In a move that will surprise no one, Trevor Bauer will reject the Reds’ qualifying offer, agent Rachel Luba announced on Twitter. There was never any doubt that Bauer, a Cy Young finalist in the National League, would turn down the one-year, $18.9MM qualifying offer. By rejecting it, he’ll now be tied to draft pick compensation this winter, although that seems unlikely to stand in the way of him securing a considerably more lucrative contract.
Bauer, 30 in January, led the National League in ERA (1.73) and WHIP (0.79), and he paced all of Major League Baseball with two shutouts and a paltry 5.1 hits per nine innings pitched. The former No. 3 overall draft pick was every bit the ace that Cincinnati hoped he’d be when acquiring him prior to the 2019 trade deadline, largely putting his rough two-month showing with the 2019 Reds in the rearview mirror.
It was the second Cy Young-caliber season for Bauer in three years, as he also turned in 175 1/3 innings of 2.21 ERA ball with the 2018 Indians. Over the past three seasons combined, Bauer has worked 461 1/3 innings with a combined 3.18 ERA and 3.38 FIP in addition to averages of 11.2 strikeouts, 3.0 walks and 1.01 home runs per nine innings pitched.

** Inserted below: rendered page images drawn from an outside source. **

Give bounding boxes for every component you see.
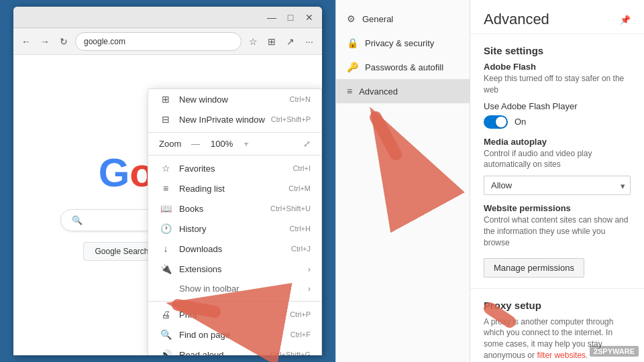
privacy-icon: 🔒 (347, 38, 358, 48)
address-bar-row: ← → ↻ ☆ ⊞ ↗ ··· (13, 28, 322, 55)
general-icon: ⚙ (347, 13, 356, 24)
extensions-icon: 🔌 (159, 263, 172, 274)
menu-history[interactable]: 🕐 History Ctrl+H (148, 219, 321, 239)
address-input[interactable] (75, 32, 241, 51)
menu-new-window[interactable]: ⊞ New window Ctrl+N (148, 89, 321, 109)
settings-sidebar: ⚙ General 🔒 Privacy & security 🔑 Passwor… (336, 0, 470, 362)
menu-new-inprivate[interactable]: ⊟ New InPrivate window Ctrl+Shift+P (148, 109, 321, 129)
menu-downloads[interactable]: ↓ Downloads Ctrl+J (148, 239, 321, 259)
menu-icon[interactable]: ··· (302, 34, 317, 49)
browser-content: Google 🔍 Google Search I'm Feeling Lucky… (13, 55, 322, 355)
downloads-icon: ↓ (159, 243, 172, 254)
collections-icon[interactable]: ⊞ (264, 34, 279, 49)
settings-title: Advanced (484, 11, 549, 28)
adobe-flash-item: Adobe Flash Keep this turned off to stay… (484, 62, 631, 129)
maximize-button[interactable]: □ (283, 10, 298, 25)
inprivate-icon: ⊟ (159, 114, 172, 125)
media-autoplay-select[interactable]: Allow Limit Block (484, 176, 631, 195)
website-permissions-title: Website permissions (484, 203, 631, 213)
menu-find-on-page[interactable]: 🔍 Find on page Ctrl+F (148, 324, 321, 345)
books-icon: 📖 (159, 203, 172, 214)
settings-header: Advanced 📌 (470, 0, 644, 34)
menu-print[interactable]: 🖨 Print Ctrl+P (148, 304, 321, 324)
zoom-row: Zoom — 100% + ⤢ (148, 135, 321, 152)
media-autoplay-desc: Control if audio and video play automati… (484, 148, 631, 171)
media-autoplay-select-wrapper: Allow Limit Block (484, 176, 631, 195)
site-settings-title: Site settings (484, 45, 631, 56)
sidebar-item-general[interactable]: ⚙ General (336, 7, 470, 31)
settings-content: Advanced 📌 Site settings Adobe Flash Kee… (470, 0, 644, 362)
share-icon[interactable]: ↗ (283, 34, 298, 49)
menu-show-toolbar[interactable]: Show in toolbar › (148, 279, 321, 298)
site-settings-section: Site settings Adobe Flash Keep this turn… (470, 34, 644, 289)
menu-books[interactable]: 📖 Books Ctrl+Shift+U (148, 198, 321, 219)
passwords-icon: 🔑 (347, 62, 358, 72)
media-autoplay-title: Media autoplay (484, 137, 631, 147)
read-aloud-icon: 🔊 (159, 349, 172, 355)
browser-window: — □ ✕ ← → ↻ ☆ ⊞ ↗ ··· Google 🔍 Google Se… (13, 7, 322, 355)
print-icon: 🖨 (159, 309, 172, 320)
favorites-menu-icon: ☆ (159, 163, 172, 174)
sidebar-item-passwords[interactable]: 🔑 Passwords & autofill (336, 55, 470, 79)
menu-extensions[interactable]: 🔌 Extensions › (148, 259, 321, 279)
forward-icon[interactable]: → (38, 34, 52, 49)
find-icon: 🔍 (159, 329, 172, 340)
menu-read-aloud[interactable]: 🔊 Read aloud Ctrl+Shift+G (148, 345, 321, 355)
adobe-flash-sub: Use Adobe Flash Player (484, 101, 631, 111)
favorites-icon[interactable]: ☆ (246, 34, 260, 49)
history-icon: 🕐 (159, 223, 172, 234)
adobe-flash-toggle-label: On (515, 117, 526, 127)
proxy-setup-title: Proxy setup (484, 300, 631, 311)
sidebar-item-advanced[interactable]: ≡ Advanced (336, 79, 470, 103)
close-button[interactable]: ✕ (302, 10, 317, 25)
back-icon[interactable]: ← (19, 34, 34, 49)
adobe-flash-desc: Keep this turned off to stay safer on th… (484, 73, 631, 96)
separator-1 (148, 132, 321, 133)
minimize-button[interactable]: — (264, 10, 279, 25)
adobe-flash-toggle-row: On (484, 115, 631, 129)
separator-2 (148, 155, 321, 156)
settings-panel: ⚙ General 🔒 Privacy & security 🔑 Passwor… (335, 0, 644, 362)
adobe-flash-toggle[interactable] (484, 115, 508, 129)
watermark: 2SPYWARE (590, 346, 639, 357)
advanced-icon: ≡ (347, 86, 352, 97)
context-menu: ⊞ New window Ctrl+N ⊟ New InPrivate wind… (148, 88, 322, 355)
website-permissions-item: Website permissions Control what content… (484, 203, 631, 277)
menu-favorites[interactable]: ☆ Favorites Ctrl+I (148, 158, 321, 178)
title-bar: — □ ✕ (13, 7, 322, 28)
manage-permissions-button[interactable]: Manage permissions (484, 258, 584, 278)
adobe-flash-title: Adobe Flash (484, 62, 631, 72)
settings-pin-icon[interactable]: 📌 (620, 15, 631, 25)
menu-reading-list[interactable]: ≡ Reading list Ctrl+M (148, 178, 321, 198)
new-window-icon: ⊞ (159, 94, 172, 105)
refresh-icon[interactable]: ↻ (56, 34, 71, 49)
reading-list-icon: ≡ (159, 183, 172, 194)
media-autoplay-item: Media autoplay Control if audio and vide… (484, 137, 631, 196)
sidebar-item-privacy[interactable]: 🔒 Privacy & security (336, 31, 470, 55)
website-permissions-desc: Control what content sites can show and … (484, 215, 631, 248)
separator-3 (148, 301, 321, 302)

Because Bauer rejected the qualifying offer, any club that signs him will now take a hit in next year’s draft. A team that paid the luxury tax (e.g. the Yankees) would surrender its second- and fifth-highest selections to sign Bauer. They’d also see their league-allotted international bonus pool reduced by $1MM. Clubs that receive revenue-sharing in a typical season and do not exceed the tax threshold are “only” required to sign their third-highest selection to sign a qualified free agent. Clubs that do not receive revenue sharing and stay under the luxury barrier are penalized by forfeiting their second-highest pick and seeing their international pool reduced by $500K.

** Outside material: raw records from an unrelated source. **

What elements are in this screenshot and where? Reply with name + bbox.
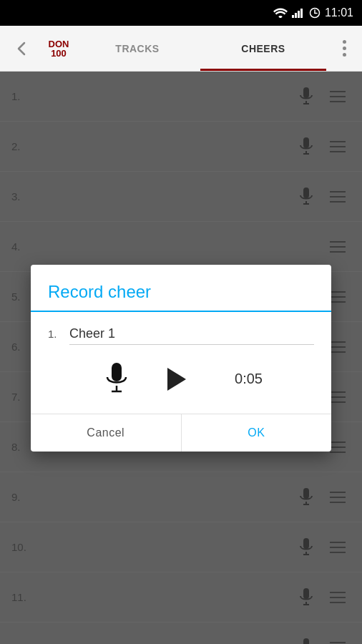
status-icons: 11:01: [273, 6, 353, 19]
dialog-body: 1. 0:05: [31, 318, 331, 414]
cancel-button[interactable]: Cancel: [31, 414, 182, 452]
tab-cheers[interactable]: CHEERS: [200, 26, 326, 71]
dialog-divider: [31, 311, 331, 312]
dialog-overlay: Record cheer 1.: [0, 72, 362, 644]
signal-icon: [292, 8, 305, 18]
list-background: 1. 2. 3.: [0, 72, 362, 644]
svg-rect-28: [112, 363, 122, 381]
dialog-title: Record cheer: [31, 265, 331, 311]
play-triangle-icon: [167, 368, 186, 391]
svg-rect-1: [295, 13, 297, 18]
logo-num: 100: [51, 49, 67, 58]
nav-tabs: TRACKS CHEERS: [74, 26, 326, 71]
alarm-icon: [309, 7, 321, 19]
svg-rect-2: [298, 11, 300, 18]
nav-logo: DON 100: [43, 39, 74, 58]
nav-menu-button[interactable]: [326, 26, 362, 71]
cheer-row-number: 1.: [48, 328, 61, 340]
dialog-duration: 0:05: [220, 371, 263, 387]
wifi-icon: [273, 8, 288, 18]
cheer-name-input[interactable]: [69, 323, 314, 345]
status-time: 11:01: [325, 6, 353, 19]
status-bar: 11:01: [0, 0, 362, 26]
logo-don: DON: [49, 39, 69, 49]
dialog-play-button[interactable]: [162, 365, 191, 394]
cheer-name-row: 1.: [48, 323, 314, 345]
ok-button[interactable]: OK: [182, 414, 332, 452]
dialog-action-buttons: Cancel OK: [31, 414, 331, 452]
nav-back-button[interactable]: [0, 26, 43, 71]
tab-tracks[interactable]: TRACKS: [74, 26, 200, 71]
record-cheer-dialog: Record cheer 1.: [31, 265, 331, 452]
dialog-mic-button[interactable]: [99, 362, 134, 396]
svg-rect-0: [292, 15, 294, 18]
vertical-dots-icon: [343, 40, 346, 57]
dialog-controls: 0:05: [48, 356, 314, 402]
svg-rect-3: [300, 9, 303, 18]
nav-bar: DON 100 TRACKS CHEERS: [0, 26, 362, 72]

As for the Reds, they’ll be a very interested onlooker with regard to Bauer’s contract. The right-hander made it known for years that he did not ever plan to sign a multi-year deal, instead maxing out his earnings on a perpetual series of one-year pacts. The shortened nature of the term would, in theory, allow for greater earning potential so long as Bauer remained healthy and pitched well; teams are willing to pay a higher annual rate in order to avoid long-term risk. Recently, however, both Bauer and Luba have indicated that he’ll consider long-term deals in free agency as well.
That’s of particular importance for the Reds, as they’d receive a compensatory pick after the first round of next year’s draft should Bauer sign elsewhere — but only if his total guarantee is greater than $50MM. If Bauer goes the one-year route, he’ll surely fall shy of that threshold, meaning the Reds would only be entitled to a pick between Competitive Balance Round B and Round 3 of the draft. Essentially, it’s a difference of roughly 45 spots in the draft order, as well as the considerably greater slot value that is associated with the higher of the two selections.